In fact, this day a year ago, my biggest worry was a carjacking that took place on the UNO campus, near where I work. I came home stressed and exhausted and worried … and it had nothing to do with COVID. In fact, I think I wrote a lighthearted blog that week about how I, as a well-established germaphobe, was thrilled to see the emphasis on hand-washing and doorknob-wiping. “I’m enjoying the COVID-19 panic while it lasts,” I posted on Facebook.


The next day, which was a Tuesday, I worked on some emails about my school’s upcoming graduation (spoiler alert: it ended up not happening, at least not in a traditional fashion) and texted a few parents at my kids’ school about items for the class auction baskets for our gala (spoiler alert: that ended up not happening either).

By Wednesday, we had students in quarantine. By Thursday, we were in emergency meetings all day long, and I started to feel like I was in some kind of disaster movie. And by Friday, school was closed.

That Friday (the 13th), I remember standing outside of a restaurant on my lunch break (the last time I ate inside a restaurant) crying because I’d just gotten the call that we were closing schools and I was worried about how some students would even be able to eat, let alone access technology. Honestly, I know teachers and school administrators and other staff like janitorial and cafeteria workers aren’t heroes in the same way that medical workers are, but when I think of all of the things that educators and school staffers have done in the last year, I get a little choked up.

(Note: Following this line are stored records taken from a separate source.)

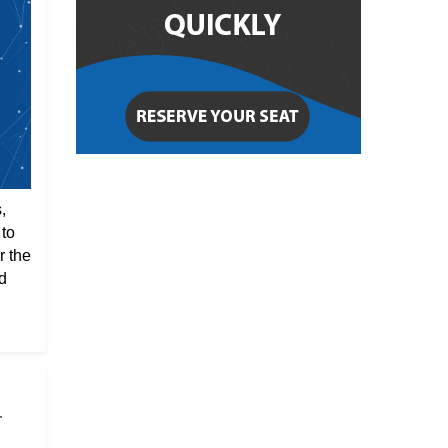
,
 to
r the
d
r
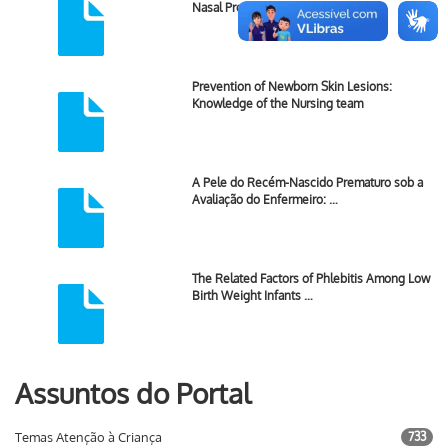
Nasal Prong Versus Nasal …
Prevention of Newborn Skin Lesions:
Knowledge of the Nursing team
A Pele do Recém-Nascido Prematuro sob a
Avaliação do Enfermeiro: …
The Related Factors of Phlebitis Among Low
Birth Weight Infants …
Assuntos do Portal
Temas Atenção à Criança
733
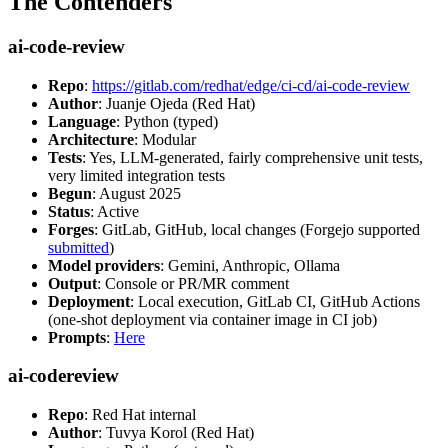
The Contenders
ai-code-review
Repo
:
https://gitlab.com/redhat/edge/ci-cd/ai-code-review
Author
: Juanje Ojeda (Red Hat)
Language
: Python (typed)
Architecture
: Modular
Tests
: Yes, LLM-generated, fairly comprehensive unit tests,
very limited integration tests
Begun
: August 2025
Status
: Active
Forges
: GitLab, GitHub, local changes (Forgejo supported
submitted
)
Model providers
: Gemini, Anthropic, Ollama
Output
: Console or PR/MR comment
Deployment
: Local execution, GitLab CI, GitHub Actions
(one-shot deployment via container image in CI job)
Prompts
:
Here
ai-codereview
Repo
: Red Hat internal
Author
: Tuvya Korol (Red Hat)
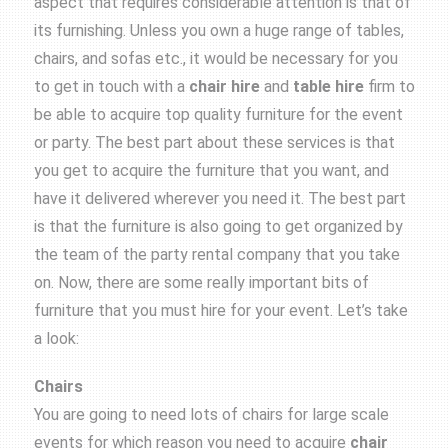
aspect that requires considerable attention is that of
its furnishing. Unless you own a huge range of tables,
chairs, and sofas etc., it would be necessary for you
to get in touch with a
chair hire
and
table hire
firm to
be able to acquire top quality furniture for the event
or party. The best part about these services is that
you get to acquire the furniture that you want, and
have it delivered wherever you need it. The best part
is that the furniture is also going to get organized by
the team of the party rental company that you take
on. Now, there are some really important bits of
furniture that you must hire for your event. Let’s take
a look:
Chairs
You are going to need lots of chairs for large scale
events for which reason you need to acquire
chair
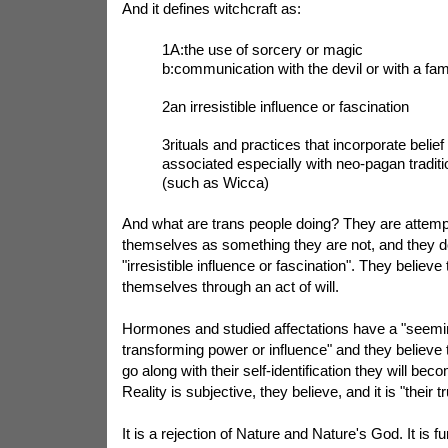
And it defines witchcraft as:
1A:the use of sorcery or magic
b:communication with the devil or with a fami
2an irresistible influence or fascination
3rituals and practices that incorporate belief
associated especially with neo-pagan traditi
(such as Wicca)
And what are trans people doing? They are attempt
themselves as something they are not, and they do
"irresistible influence or fascination". They believe
themselves through an act of will.
Hormones and studied affectations have a "seemi
transforming power or influence" and they believe 
go along with their self-identification they will be
Reality is subjective, they believe, and it is "their tr
It is a rejection of Nature and Nature's God. It is 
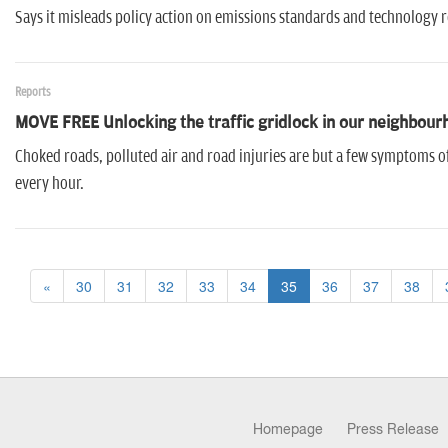
Says it misleads policy action on emissions standards and technology 
Reports
MOVE FREE Unlocking the traffic gridlock in our neighbour
Choked roads, polluted air and road injuries are but a few symptoms of t
every hour.
«
30
31
32
33
34
35
36
37
38
Homepage
Press Release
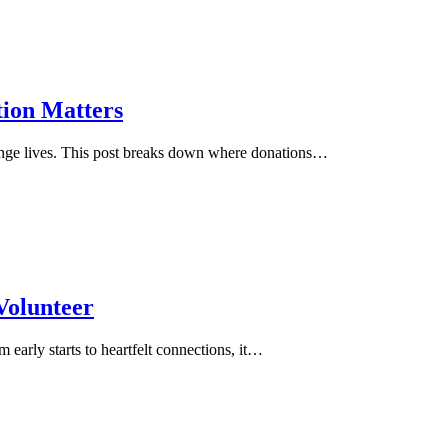
tion Matters
hange lives. This post breaks down where donations…
 Volunteer
 early starts to heartfelt connections, it…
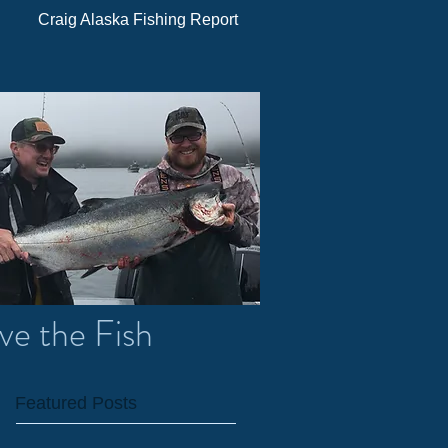
Craig Alaska Fishing Report
ve the Fish
Featured Posts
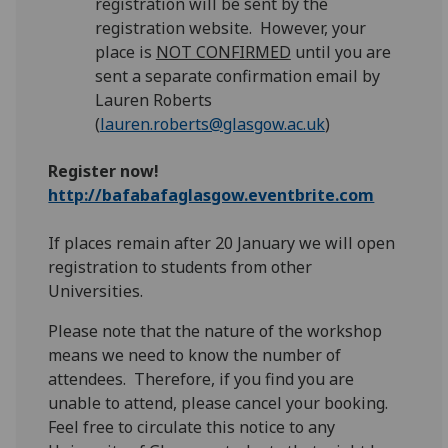
registration will be sent by the
registration website. However, your
place is
NOT CONFIRMED
until you are
sent a separate confirmation email by
Lauren Roberts
(
lauren.roberts@glasgow.ac.uk
)
Register now!
http://bafabafaglasgow.eventbrite.com
If places remain after 20 January we will open
registration to students from other
Universities.
Please note that the nature of the workshop
means we need to know the number of
attendees. Therefore, if you find you are
unable to attend, please cancel your booking.
Feel free to circulate this notice to any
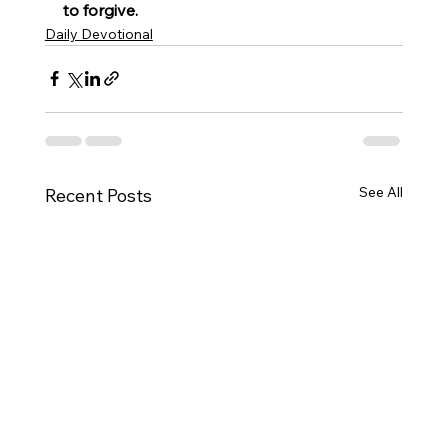
to forgive.
Daily Devotional
See All
Recent Posts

Over the days that followed the shutdown, I made lists of goals (most of which never happened) and schedules (most of which were never followed), started my obligatory pandemic sourdough, learned to Zoom, and bought a needlepoint kit (which now sits tangled and unfinished under my bed).

“Goals for today: make a meatloaf and stave off existential dread,” I posted on Facebook, along with a picture of my meatloaf. “Well, one out of two ain’t bad.”

These days, I still have the occasional surge of existential dread, but overall, I’ve gotten pretty good at Zoom and sourdough recipes.

What a year it’s been.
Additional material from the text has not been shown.